17 February 2011

CS education is important for scientists

Philip Wadler's recent blog post "Scientific programming does not compute" draws attention to a Nature article from last October : "...Error ...why scientific programming does not compute" (Nature 467, pp.775-777 - 14 October 2010)

This article has some wonderful examples of why CS education is important to students interested in pursuing a career in the sciences.
Researchers are spending more and more time writing computer software to model biological structures, simulate the early evolution of the Universe and analyze past climate data, among other topics.
and
As a general rule, researchers do not test or document their programs rigorously, and they rarely release their codes, making it almost impossible to reproduce and verify published results generated by scientific software, say computer scientists.
Although I imagine that computer scientists probably said that they rarely release their "code". Why is it so difficult for writers (and Hollywood) to understand that computer programming "code" is a mass noun (like "water"), and not a count noun (like "pumpkin"). I can only guess that people are confused by things like "secret codes" and think computer code is the same. Anyway, I digress...
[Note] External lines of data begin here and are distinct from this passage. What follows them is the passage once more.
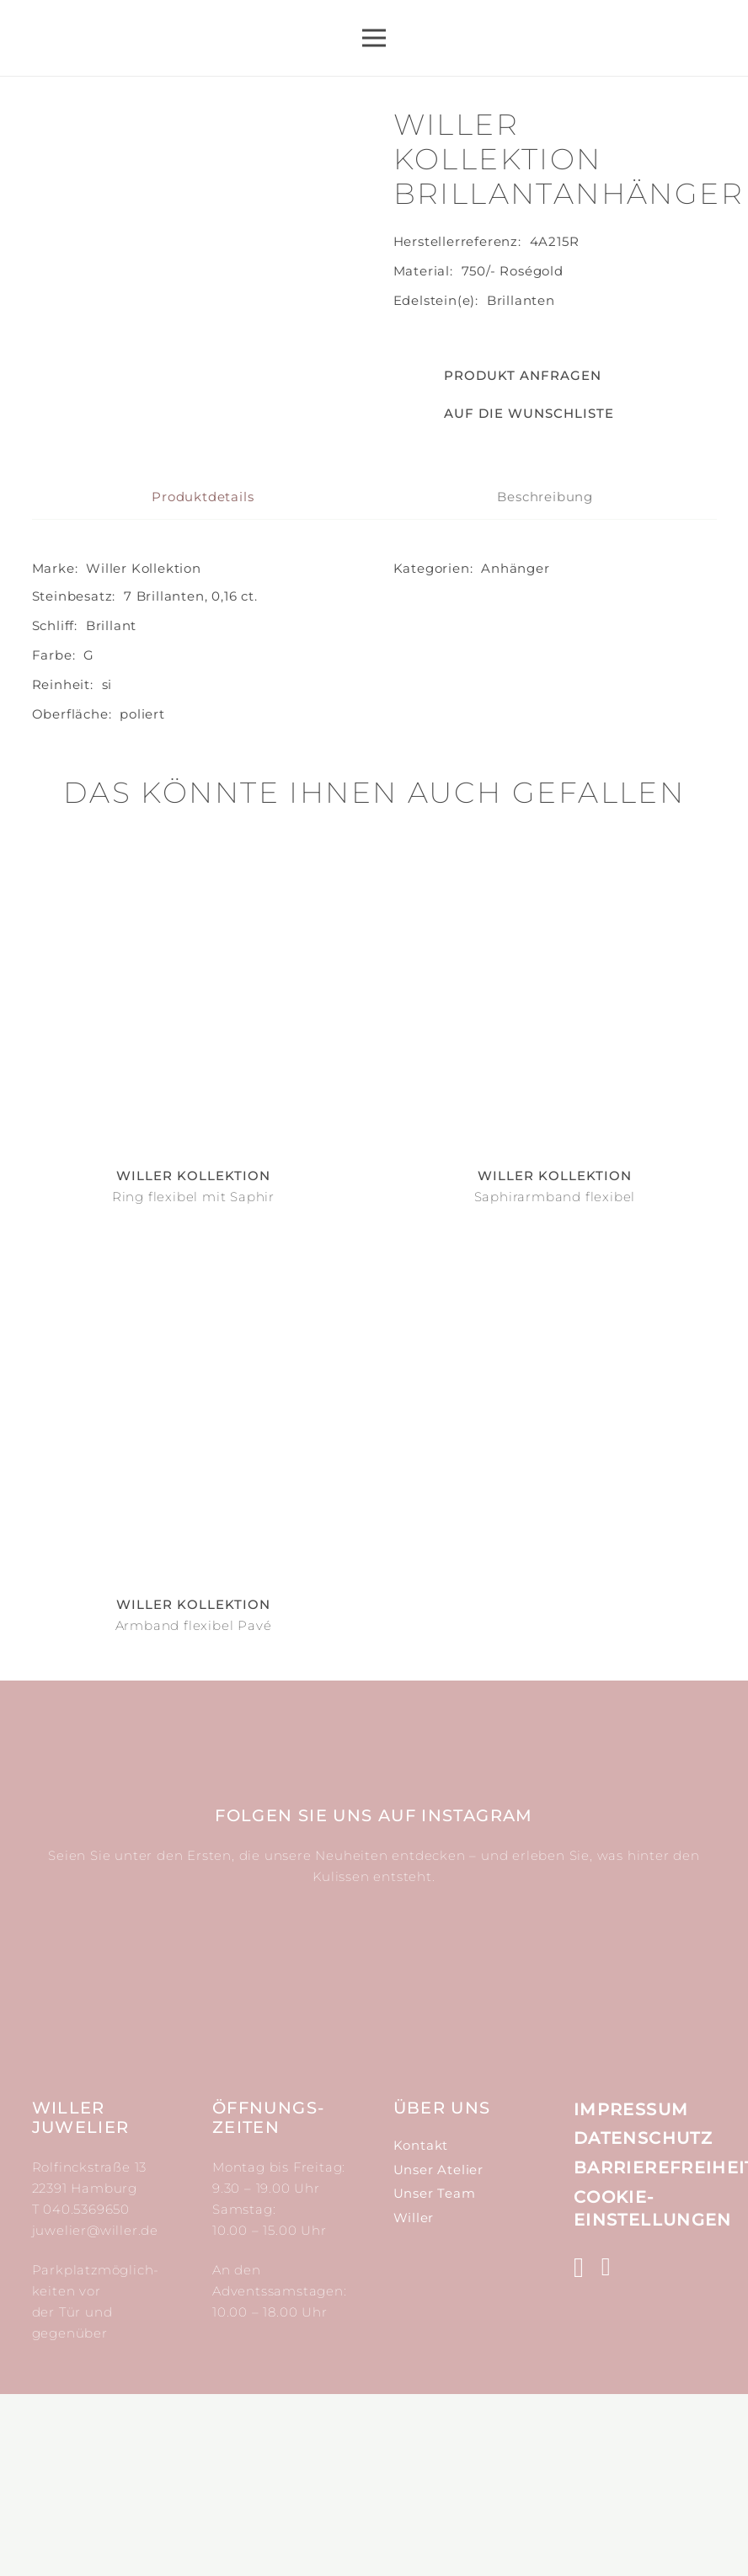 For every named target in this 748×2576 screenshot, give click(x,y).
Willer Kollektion (143, 750)
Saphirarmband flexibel (555, 1379)
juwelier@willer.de (95, 2412)
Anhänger (515, 750)
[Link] (139, 37)
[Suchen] (617, 38)
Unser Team (434, 2375)
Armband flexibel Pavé (193, 1807)
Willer (414, 2400)
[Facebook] (606, 2448)
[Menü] (374, 38)
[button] (504, 413)
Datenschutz (643, 2320)
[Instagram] (579, 2450)
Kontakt (421, 2327)
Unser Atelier (438, 2352)
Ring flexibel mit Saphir (193, 1379)
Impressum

So continuing with choice quotes from the article, a Toronto-based computer scientists named Greg Wilson conducted an online survey about the programming habits of scientists back in 2008. He received nearly 2000 responses and reported the following results:
45% said scientists spend more time today developing software than five years ago.
38% of scientists spend at least one fifth of their time developing software.
Only 47% of scientists have a good understanding of software testing. 
Only 34% of scientists think that formal training in developing software is important..
Wilson also added:
"There are terrifying statistics showing that almost all of what scientists know about coding is self-taught," says Wilson. "They just don't know how bad they are."
Why does this matter? Well,. this lack of proper programming skills can lead to data being misinterpreted and incorrect results being published:
As a result, codes [grrr...] may be riddled with tiny errors that do not cause the program to break down, but may drastically change the scientific results that it spits out.
The article then provides a number of interesting real-world examples:

  • A structural biology group at a research center needed to retract 5 previously published papers when they found a bug in the program that analyzed their data.
  • A computational biologist wrote some code based on assumptions that were valid for his work, but another group re-used his code in a different scenario where these assumptions did not hold true.
  • The code used to analyze data from the Large Hadron Collider is so complex and convoluted that it is difficult for new researchers to come in and test or modify the code

What does the article suggest we do about this problem?
In the long tern, though, [software developer Nick] Barnes says that there needs to be a change in the way that science students are trained.
and
Science administrators also need to value programming skills more highly, says David Gavaghan, a computational biologist at the University of Oxford, UK.
In some sense, the article is calling for better software engineering skills (including documenting and testing) rather than raw programming skills. But the programming fundamentals need to come first for everyone.

The crisis in K-12 computer science education is really a crisis for all the sciences.